What is the use in telling me that a man should not go? I know a man from the country who was earning about £7 a week, who went to Canada seven years ago and he is a millionaire now. If he had stayed here at home, he would still be earning £7, £8 or £9 a week. He never had to go but this would be a poor country if he had been forbidden to go. In my judgment, our aim should be to create an economic situation where our people can get a decent living here if they want to stay.

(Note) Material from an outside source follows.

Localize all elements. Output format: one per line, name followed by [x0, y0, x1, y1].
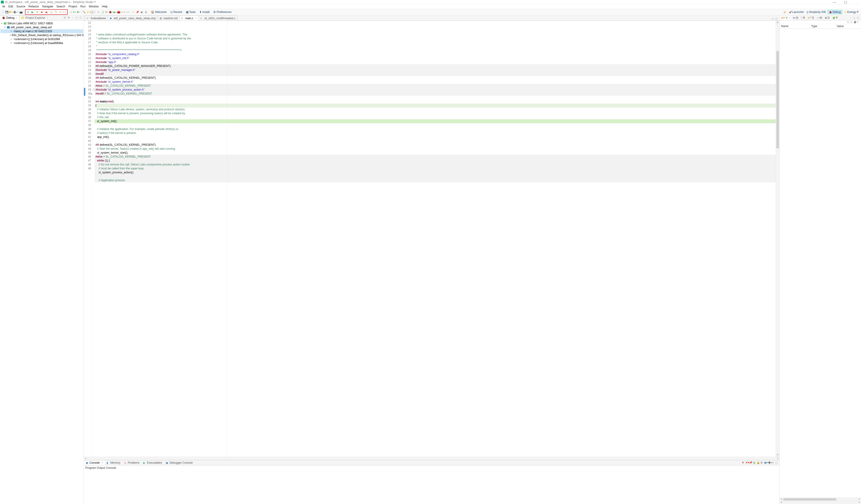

At present there is a great volume of emigration going on, particularly from the west of Ireland. The man to query on that is not the statistician; it is the man who has a shop in rural Ireland. Ask the man who sells drapery or the man who sells stout and the latter will be able to tell you how many bottles of stout were consumed in his area last year, and how many this year. You need not worry about whiskey. The young fellows do not drink whiskey. They have not drunk whiskey for the past 35 years, and they do not drink much lemonade, either. The old fellows do not buy a lot of clothes. When they buy a coat it is meant to do them 20 years. They expect to be buried in it. The old women do not buy much clothes. When they buy a coat they expect it to be hanging on the back of the door the day they are laid out. It is the young people who buy clothes. It is the young people who provide the bulk of the custom in the rural towns of Ireland and it is from the local shopkeeper that you will find out whether the population is rising or falling in his area.
I challenge any person with knowledge of any rural town west of the Shannon to deny that the population is steadily declining and has rapidly declined in the course of the last two or three years. It is that that I should like to see stopped. I should like to see the economic development in this country which did not drive people out.
What is happening at the present time is that on farms of less than 50 acres in Ireland it is no longer possible to make an income which will induce people to stay when they compare it with the industrial wages available in Great Britain and, when you get down to the 20, 25, and 30 acre farm, it is becoming more and more common for the farmer himself, his wife and family to lock the door and clear out. You will not get young people to stay on a farm in Ireland now that is under 40 acres.
I have spoken of rates. I have mentioned here the urgent necessity of bringing within the reach of farmers the technical assistance requisite to get the maximum return from the land. I should like to read for the House a very typical Fianna Fáil reaction. There was a discussion at Clare County Committee of Agriculture, reported in the Clare Champion of Saturday, February 27th:—
Mr. O'Meara said that the two farmers' organisations, the N.F.A. and Macra na Feirme, had asked them to supply more instructors.
Mr. O'Meara went on to say:
They had got a direction from the Minister for Agriculture that they would have to supply them. It was the intention of the Government to have an instructor in every two or three parishes.
Whereupon Senator Brady of Fianna Fáil spoke up and said:
Produce that direction. That is only Dillon's programme — the Parish Plan. There was no such direction from the Minister.